| Directions |
Pick every line out of the entries below that holds the string "страхования", and report them.

Records from a data source
═══
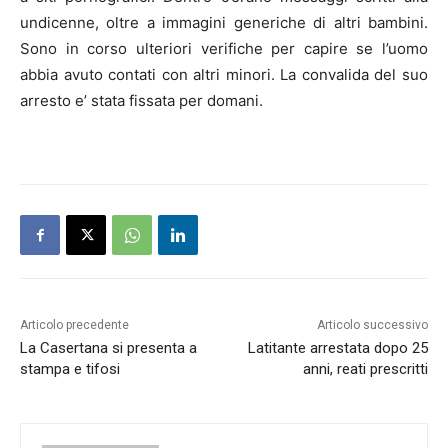
undicenne, oltre a immagini generiche di altri bambini.
Sono in corso ulteriori verifiche per capire se l’uomo
abbia avuto contati con altri minori. La convalida del suo
arresto e’ stata fissata per domani.
Articolo precedente
Articolo successivo
La Casertana si presenta a
Latitante arrestata dopo 25
stampa e tifosi
anni, reati prescritti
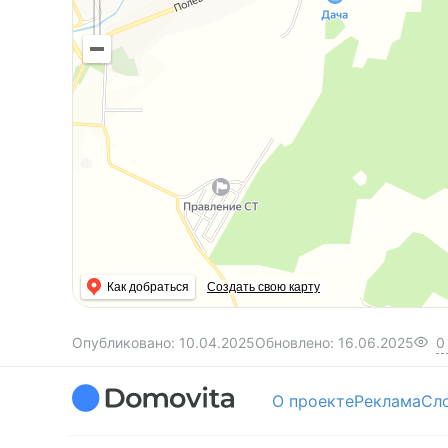
Как добраться
Создать свою карту
Опубликовано:
10.04.2025
Обновлено:
16.06.2025
0
О проекте
Реклама
Сл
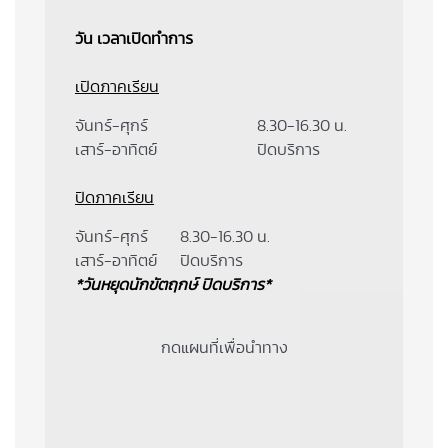
วัน เวลาเปิดทำการ
เปิดภาคเรียน
จันทร์-ศุกร์
8.30-16.30 น.
เสาร์-อาทิตย์
ปิดบริการ
ปิดภาคเรียน
จันทร์-ศุกร์
8.30-16.30 น.
เสาร์-อาทิตย์
ปิดบริการ
*วันหยุดนักขัตฤกษ์ ปิดบริการ*
กดแผนที่เพื่อนำทาง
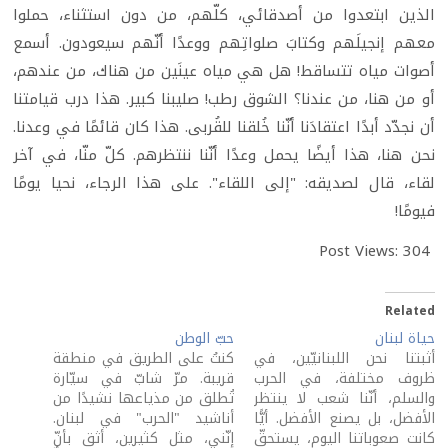
الذين ابتعدوا من أصدقائي، كلّهم، من دون استثناء، حملوا
معهم إنجيلَهم وكتابَ صلواتِهم ووعدًا أنّهم سيعودون. أسمع
أصوات مياه تتساقط! هل هي مياه عينَين من هناك، من عندهم،
أو من هنا، من عندنا؟ الشوق رطب! صليبنا كبير. هذا درب قيامتنا
أن نجدّد أبدًا اعتقادَنا أنّنا خُلقنا للقُربى. هذا كان قائمًا في وعدنا.
نحن هنا، هذا أيضًا يحمل وعدًا أنّنا ننتظرهم. كلّ منّا، في آخر
لقاء، قال لصديقه: "إلى اللقاء". على هذا الرجاء، نحيا يومًا
فيومًا!
Post Views:
304
Related
حياة لبنان
حبّ الوطن
أثبتنا نحن اللبنانيّين، في
كنتُ على الطريق في منطقة
ظروف مختلفة، في الحرب
قريبة. مرّ شابّ في سيّارة
والسلم، أنّنا شعب لا ينتظر
تُطلق من مذياعها نشيدًا من
الأفضل، بل يصنع الأفضل. أيًّا
أناشيد "الحرب" في لبنان.
كانت صعوباتنا اليوم، يستحقّ
إنّني، مثل كثيرين، أثق بأنّ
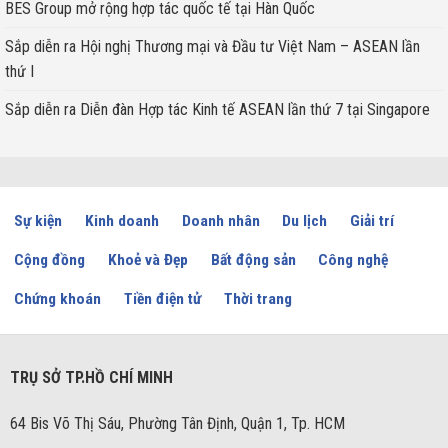
BES Group mở rộng hợp tác quốc tế tại Hàn Quốc
Sắp diễn ra Hội nghị Thương mại và Đầu tư Việt Nam – ASEAN lần
thứ I
Sắp diễn ra Diễn đàn Hợp tác Kinh tế ASEAN lần thứ 7 tại Singapore
Sự kiện
Kinh doanh
Doanh nhân
Du lịch
Giải trí
Cộng đồng
Khoẻ và Đẹp
Bất động sản
Công nghệ
Chứng khoán
Tiền điện tử
Thời trang
TRỤ SỞ TP.HỒ CHÍ MINH
64 Bis Võ Thị Sáu, Phường Tân Định, Quận 1, Tp. HCM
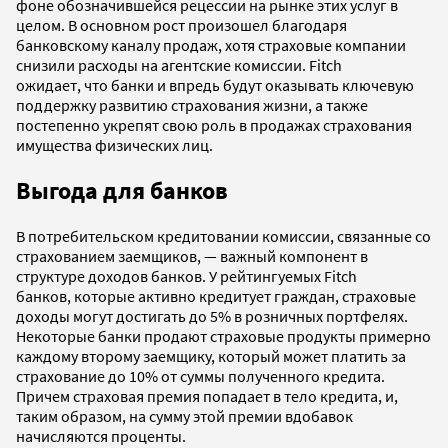
фоне обозначившейся рецессии на рынке этих услуг в
целом. В основном рост произошел благодаря
банковскому каналу продаж, хотя страховые компании
снизили расходы на агентские комиссии. Fitch
ожидает, что банки и впредь будут оказывать ключевую
поддержку развитию страхования жизни, а также
постепенно укрепят свою роль в продажах страхования
имущества физических лиц.
Выгода для банков
В потребительском кредитовании комиссии, связанные со
страхованием заемщиков, — важный компонент в
структуре доходов банков. У рейтингуемых Fitch
банков, которые активно кредитует граждан, страховые
доходы могут достигать до 5% в розничных портфелях.
Некоторые банки продают страховые продукты примерно
каждому второму заемщику, который может платить за
страхование до 10% от суммы полученного кредита.
Причем страховая премия попадает в тело кредита, и,
таким образом, на сумму этой премии вдобавок
начисляются проценты.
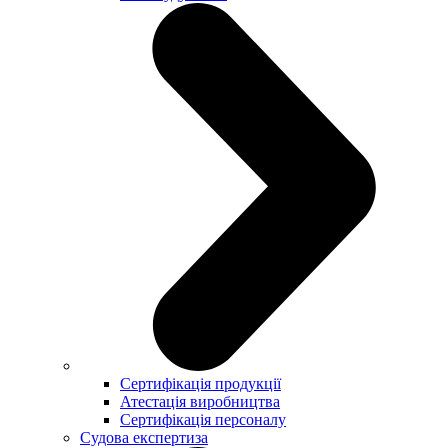
Сертифікація продукції
Атестація виробництва
Сертифікація персоналу
Судова експертиза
═══
| Result for this task |
поддержку развитию страхования жизни, а также
постепенно укрепят свою роль в продажах страхования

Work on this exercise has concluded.